Task item — Every line of the entries below from the one containing "Dax erhielt die" to the one containing "Reciclagem de Consumíveis", both ends included, must be written out exactly. No other line belongs in the answer.

━━━ Data to use ━━━

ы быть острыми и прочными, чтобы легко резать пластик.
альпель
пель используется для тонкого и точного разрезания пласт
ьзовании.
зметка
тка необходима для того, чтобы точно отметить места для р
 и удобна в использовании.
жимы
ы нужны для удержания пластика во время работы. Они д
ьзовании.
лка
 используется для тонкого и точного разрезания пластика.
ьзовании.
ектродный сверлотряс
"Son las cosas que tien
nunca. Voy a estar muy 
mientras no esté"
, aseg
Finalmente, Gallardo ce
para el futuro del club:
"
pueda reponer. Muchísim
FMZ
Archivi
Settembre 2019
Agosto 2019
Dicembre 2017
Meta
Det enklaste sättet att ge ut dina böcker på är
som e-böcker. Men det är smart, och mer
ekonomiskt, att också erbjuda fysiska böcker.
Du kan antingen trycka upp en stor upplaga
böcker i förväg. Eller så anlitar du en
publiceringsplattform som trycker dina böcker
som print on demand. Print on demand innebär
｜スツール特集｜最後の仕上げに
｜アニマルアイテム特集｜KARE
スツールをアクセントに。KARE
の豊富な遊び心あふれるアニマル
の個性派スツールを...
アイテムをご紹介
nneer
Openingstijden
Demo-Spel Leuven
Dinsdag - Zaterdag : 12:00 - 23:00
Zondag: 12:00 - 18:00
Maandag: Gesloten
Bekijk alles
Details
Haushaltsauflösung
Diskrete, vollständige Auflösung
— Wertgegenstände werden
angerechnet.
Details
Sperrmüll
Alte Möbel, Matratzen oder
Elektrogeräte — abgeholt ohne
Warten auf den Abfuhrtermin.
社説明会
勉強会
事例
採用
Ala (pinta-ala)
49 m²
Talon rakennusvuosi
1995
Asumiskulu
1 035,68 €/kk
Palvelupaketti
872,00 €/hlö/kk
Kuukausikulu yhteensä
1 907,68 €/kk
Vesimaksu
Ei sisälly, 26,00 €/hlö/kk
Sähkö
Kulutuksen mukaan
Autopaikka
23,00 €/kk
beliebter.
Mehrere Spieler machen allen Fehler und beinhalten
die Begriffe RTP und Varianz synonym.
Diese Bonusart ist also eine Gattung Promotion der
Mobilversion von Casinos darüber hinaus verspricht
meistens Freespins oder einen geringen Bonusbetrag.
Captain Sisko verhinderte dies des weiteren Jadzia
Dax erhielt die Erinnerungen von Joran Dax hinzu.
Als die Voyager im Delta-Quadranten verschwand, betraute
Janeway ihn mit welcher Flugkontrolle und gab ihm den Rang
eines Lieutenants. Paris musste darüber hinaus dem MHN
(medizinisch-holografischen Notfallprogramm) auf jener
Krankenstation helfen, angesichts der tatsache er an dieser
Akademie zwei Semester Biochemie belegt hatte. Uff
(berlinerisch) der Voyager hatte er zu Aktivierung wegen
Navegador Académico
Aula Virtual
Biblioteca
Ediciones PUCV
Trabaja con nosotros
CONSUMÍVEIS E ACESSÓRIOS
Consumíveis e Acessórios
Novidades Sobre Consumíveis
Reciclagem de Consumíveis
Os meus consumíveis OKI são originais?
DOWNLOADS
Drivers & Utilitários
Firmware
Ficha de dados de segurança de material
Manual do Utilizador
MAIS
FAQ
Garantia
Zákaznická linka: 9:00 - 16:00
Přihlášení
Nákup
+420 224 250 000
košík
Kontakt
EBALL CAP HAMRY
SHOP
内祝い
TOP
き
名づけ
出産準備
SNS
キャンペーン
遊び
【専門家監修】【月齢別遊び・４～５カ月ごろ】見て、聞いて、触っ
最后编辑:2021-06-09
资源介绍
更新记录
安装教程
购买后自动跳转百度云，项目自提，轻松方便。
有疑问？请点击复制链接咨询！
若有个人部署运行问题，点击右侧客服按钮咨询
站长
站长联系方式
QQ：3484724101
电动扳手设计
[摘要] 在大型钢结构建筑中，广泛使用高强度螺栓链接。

━━━

Completed exercise —
Dax erhielt die Erinnerungen von Joran Dax hinzu.
Als die Voyager im Delta-Quadranten verschwand, betraute
Janeway ihn mit welcher Flugkontrolle und gab ihm den Rang
eines Lieutenants. Paris musste darüber hinaus dem MHN
(medizinisch-holografischen Notfallprogramm) auf jener
Krankenstation helfen, angesichts der tatsache er an dieser
Akademie zwei Semester Biochemie belegt hatte. Uff
(berlinerisch) der Voyager hatte er zu Aktivierung wegen
Navegador Académico
Aula Virtual
Biblioteca
Ediciones PUCV
Trabaja con nosotros
CONSUMÍVEIS E ACESSÓRIOS
Consumíveis e Acessórios
Novidades Sobre Consumíveis
Reciclagem de Consumíveis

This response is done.